13  Reduce impacts of transportation on natural, cultural, and developed environments.

Reduce impacts of transportation construction, operations, and use on the natural, cultural, and developed environments.

13.1 Impervious surface in the metro area

The plots below illustrate the amount of pavement per county in the Twin Cities. Roads and paved surfaces comprised 11% of surface area in the metro area, compared to 3% for buildings (Host, Rampi, and Knight 2016).

Paving surfaces for roads, buildings, and parking lots increases surface temperatures. Impervious surfaces prevent water from filtering into the ground and trap heat near the ground. Dark impervious surfaces, like asphalt, tend to absorb more heat than lighter colored ones do. As a result, they trap the most heat.

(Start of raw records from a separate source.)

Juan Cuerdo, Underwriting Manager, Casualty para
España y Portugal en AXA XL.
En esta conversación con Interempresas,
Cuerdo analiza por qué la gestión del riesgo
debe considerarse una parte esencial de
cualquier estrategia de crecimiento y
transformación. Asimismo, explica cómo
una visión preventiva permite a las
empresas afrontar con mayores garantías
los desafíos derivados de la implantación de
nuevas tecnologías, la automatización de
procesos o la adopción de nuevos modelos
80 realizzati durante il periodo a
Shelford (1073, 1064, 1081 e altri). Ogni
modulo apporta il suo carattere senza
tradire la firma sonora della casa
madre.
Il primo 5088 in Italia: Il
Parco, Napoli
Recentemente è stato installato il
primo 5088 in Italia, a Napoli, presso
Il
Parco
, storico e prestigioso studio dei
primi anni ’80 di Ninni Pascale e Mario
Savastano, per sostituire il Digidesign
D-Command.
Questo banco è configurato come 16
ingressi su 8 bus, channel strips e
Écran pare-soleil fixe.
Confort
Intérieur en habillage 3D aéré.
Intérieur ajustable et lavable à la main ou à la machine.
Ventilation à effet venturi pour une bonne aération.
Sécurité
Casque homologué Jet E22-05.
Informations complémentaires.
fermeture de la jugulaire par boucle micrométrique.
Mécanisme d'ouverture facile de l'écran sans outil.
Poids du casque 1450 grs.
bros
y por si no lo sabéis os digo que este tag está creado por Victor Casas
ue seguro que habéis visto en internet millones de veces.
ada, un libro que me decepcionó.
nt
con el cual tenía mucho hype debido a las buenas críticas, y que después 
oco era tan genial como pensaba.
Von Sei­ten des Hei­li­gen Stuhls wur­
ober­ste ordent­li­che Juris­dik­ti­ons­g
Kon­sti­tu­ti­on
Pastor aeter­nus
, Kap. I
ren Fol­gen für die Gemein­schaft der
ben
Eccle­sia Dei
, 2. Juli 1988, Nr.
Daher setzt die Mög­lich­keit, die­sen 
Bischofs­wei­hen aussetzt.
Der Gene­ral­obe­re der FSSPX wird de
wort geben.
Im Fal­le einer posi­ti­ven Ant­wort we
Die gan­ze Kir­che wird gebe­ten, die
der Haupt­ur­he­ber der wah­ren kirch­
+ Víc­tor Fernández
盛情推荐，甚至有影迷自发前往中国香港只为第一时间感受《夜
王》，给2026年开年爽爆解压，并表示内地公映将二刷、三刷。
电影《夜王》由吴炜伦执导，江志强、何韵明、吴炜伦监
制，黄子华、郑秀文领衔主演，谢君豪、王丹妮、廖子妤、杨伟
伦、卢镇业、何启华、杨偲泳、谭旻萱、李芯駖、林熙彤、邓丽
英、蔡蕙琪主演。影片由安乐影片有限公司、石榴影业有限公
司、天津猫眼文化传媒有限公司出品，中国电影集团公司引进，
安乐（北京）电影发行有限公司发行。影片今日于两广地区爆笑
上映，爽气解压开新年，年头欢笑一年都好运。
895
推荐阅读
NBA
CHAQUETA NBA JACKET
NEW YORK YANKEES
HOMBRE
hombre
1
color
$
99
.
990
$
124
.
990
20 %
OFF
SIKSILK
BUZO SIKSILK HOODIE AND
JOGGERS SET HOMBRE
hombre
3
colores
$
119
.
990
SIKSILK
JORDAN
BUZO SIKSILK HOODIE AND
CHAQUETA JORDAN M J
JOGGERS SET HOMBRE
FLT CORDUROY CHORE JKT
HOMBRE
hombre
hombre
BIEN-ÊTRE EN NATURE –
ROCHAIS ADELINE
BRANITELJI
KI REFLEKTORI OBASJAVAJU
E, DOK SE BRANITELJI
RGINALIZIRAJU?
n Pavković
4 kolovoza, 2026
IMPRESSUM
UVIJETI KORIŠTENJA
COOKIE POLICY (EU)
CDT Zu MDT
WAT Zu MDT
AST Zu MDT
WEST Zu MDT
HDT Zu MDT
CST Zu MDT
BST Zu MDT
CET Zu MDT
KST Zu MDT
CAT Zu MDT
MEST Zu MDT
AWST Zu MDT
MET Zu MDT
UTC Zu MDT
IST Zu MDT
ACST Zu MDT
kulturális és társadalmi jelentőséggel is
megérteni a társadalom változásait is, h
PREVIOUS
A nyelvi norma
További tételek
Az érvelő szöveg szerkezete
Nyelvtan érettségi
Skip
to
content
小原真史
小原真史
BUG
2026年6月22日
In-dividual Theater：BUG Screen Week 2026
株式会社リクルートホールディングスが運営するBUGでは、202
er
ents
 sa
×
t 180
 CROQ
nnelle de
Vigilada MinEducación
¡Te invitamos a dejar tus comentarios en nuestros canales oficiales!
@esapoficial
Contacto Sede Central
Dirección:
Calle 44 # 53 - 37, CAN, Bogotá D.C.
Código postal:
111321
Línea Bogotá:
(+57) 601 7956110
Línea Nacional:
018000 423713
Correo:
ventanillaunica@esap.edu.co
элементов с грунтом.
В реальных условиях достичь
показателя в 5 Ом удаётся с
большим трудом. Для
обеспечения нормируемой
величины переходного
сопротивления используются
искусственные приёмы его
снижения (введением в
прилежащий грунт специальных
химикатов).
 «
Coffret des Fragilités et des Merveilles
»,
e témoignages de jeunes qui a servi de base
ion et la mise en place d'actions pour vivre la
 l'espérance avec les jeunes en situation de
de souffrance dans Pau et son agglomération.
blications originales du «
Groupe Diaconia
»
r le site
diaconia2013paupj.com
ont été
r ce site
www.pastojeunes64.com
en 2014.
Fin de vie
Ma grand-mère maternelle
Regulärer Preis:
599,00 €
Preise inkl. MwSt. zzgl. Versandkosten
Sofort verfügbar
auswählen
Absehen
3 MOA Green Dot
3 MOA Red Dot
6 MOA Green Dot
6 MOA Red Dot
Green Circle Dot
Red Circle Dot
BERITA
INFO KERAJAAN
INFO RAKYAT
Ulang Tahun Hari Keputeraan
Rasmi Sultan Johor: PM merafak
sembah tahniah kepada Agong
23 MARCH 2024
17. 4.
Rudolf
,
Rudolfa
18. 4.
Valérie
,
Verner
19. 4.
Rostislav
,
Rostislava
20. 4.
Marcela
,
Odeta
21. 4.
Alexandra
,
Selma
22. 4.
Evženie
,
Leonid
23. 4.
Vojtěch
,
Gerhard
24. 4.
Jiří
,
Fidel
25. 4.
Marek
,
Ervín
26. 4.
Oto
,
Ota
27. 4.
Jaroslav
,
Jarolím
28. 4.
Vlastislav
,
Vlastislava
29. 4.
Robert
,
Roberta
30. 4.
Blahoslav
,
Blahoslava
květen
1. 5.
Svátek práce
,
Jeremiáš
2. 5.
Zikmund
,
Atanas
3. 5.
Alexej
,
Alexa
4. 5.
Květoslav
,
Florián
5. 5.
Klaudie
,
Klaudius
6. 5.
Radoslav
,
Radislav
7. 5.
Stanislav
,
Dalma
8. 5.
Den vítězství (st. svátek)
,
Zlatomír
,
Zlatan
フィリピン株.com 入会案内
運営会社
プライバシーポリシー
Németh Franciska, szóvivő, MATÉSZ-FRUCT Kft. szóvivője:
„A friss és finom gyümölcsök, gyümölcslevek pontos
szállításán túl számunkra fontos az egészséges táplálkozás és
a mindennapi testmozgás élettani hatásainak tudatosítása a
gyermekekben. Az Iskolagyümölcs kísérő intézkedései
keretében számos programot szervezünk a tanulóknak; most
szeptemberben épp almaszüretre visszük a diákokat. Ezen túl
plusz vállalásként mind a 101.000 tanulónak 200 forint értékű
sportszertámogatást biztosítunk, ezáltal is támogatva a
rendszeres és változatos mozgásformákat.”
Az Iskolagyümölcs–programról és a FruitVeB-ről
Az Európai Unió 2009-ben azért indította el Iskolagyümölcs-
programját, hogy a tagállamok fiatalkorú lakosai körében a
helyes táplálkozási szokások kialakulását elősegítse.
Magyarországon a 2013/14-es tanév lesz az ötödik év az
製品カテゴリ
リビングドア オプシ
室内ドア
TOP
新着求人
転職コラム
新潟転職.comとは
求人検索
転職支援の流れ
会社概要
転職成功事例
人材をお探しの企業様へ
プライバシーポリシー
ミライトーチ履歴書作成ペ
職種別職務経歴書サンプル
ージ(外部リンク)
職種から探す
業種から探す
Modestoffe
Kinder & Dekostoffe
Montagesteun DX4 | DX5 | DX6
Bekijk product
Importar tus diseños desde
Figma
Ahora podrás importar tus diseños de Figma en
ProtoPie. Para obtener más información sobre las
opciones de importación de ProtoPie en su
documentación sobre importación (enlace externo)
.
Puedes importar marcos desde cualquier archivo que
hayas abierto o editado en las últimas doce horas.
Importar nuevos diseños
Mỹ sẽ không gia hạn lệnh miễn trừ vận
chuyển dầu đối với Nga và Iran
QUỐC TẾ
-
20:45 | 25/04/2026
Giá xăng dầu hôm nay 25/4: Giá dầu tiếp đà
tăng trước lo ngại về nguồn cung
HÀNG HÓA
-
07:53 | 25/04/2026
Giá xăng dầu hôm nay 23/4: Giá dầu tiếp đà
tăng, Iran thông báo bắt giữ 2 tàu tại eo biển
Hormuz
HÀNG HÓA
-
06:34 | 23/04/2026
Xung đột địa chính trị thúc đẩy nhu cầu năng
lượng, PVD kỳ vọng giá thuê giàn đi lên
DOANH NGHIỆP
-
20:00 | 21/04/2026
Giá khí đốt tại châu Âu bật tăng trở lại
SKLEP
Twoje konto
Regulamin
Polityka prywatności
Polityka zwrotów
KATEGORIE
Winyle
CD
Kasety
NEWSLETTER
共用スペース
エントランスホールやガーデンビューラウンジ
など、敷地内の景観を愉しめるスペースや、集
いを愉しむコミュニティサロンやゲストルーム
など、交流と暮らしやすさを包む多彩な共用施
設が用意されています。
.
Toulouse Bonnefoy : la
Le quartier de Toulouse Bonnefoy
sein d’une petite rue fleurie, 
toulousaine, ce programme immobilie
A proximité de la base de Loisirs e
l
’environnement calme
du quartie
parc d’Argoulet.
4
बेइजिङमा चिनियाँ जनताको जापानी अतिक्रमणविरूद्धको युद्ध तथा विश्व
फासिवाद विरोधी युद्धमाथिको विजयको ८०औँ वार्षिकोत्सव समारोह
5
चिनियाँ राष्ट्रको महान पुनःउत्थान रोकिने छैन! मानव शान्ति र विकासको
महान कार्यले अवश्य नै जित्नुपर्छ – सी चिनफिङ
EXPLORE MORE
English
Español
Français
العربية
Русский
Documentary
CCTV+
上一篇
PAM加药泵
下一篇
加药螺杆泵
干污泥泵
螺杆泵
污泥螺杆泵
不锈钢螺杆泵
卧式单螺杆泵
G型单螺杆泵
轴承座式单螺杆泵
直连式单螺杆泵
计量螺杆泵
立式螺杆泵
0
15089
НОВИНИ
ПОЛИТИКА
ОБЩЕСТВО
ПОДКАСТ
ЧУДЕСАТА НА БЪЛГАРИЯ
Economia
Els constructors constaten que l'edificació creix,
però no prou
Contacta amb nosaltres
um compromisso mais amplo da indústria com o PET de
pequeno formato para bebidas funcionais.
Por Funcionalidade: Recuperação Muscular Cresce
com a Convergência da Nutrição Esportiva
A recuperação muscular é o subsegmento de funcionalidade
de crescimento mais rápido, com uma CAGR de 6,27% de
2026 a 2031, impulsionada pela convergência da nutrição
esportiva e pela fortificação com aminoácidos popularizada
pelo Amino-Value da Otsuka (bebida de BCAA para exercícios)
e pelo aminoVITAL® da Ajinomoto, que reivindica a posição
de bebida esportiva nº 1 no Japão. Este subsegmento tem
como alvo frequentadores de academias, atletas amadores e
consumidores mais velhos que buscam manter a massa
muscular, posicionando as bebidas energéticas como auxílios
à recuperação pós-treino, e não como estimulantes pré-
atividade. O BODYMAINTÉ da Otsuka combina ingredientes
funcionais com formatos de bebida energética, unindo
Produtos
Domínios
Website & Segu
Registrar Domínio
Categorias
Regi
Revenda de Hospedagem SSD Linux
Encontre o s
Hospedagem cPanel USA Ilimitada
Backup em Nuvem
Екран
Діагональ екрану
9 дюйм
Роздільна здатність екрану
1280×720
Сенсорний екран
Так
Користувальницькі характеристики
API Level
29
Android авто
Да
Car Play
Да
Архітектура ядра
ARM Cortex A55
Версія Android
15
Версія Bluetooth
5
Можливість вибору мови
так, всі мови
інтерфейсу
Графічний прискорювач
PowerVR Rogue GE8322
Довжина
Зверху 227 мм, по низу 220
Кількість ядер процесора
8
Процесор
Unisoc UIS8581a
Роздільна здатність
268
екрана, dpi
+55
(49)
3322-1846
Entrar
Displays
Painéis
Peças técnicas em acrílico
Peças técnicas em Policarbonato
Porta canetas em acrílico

A trend of increasing impervious surface is concerning given climate change. Minnesota is projected to experience large warm-season temperature increases (Angel et al. 2018), specifically with five to 15 more days per summer with a maximum temperature above 95°F by mid-century 2041 - 2070 (Pryor et al. 2014). The Twin Cities region may have over 50 days with temperatures over 90 degrees by 2050, as compared to about 13 days on average today (Notaro, Bennington, and Lofgren 2015).

To learn more about how extreme heat and impervious surfaces relate, see Section 3.2.

Figure 13.1: Percent of each county covered by a paved surface parking lot

Figure 13.2 shows the proportion of each county covered by paved road lanes 1.

Figure 13.2: Percent of each county covered by paved road lanes.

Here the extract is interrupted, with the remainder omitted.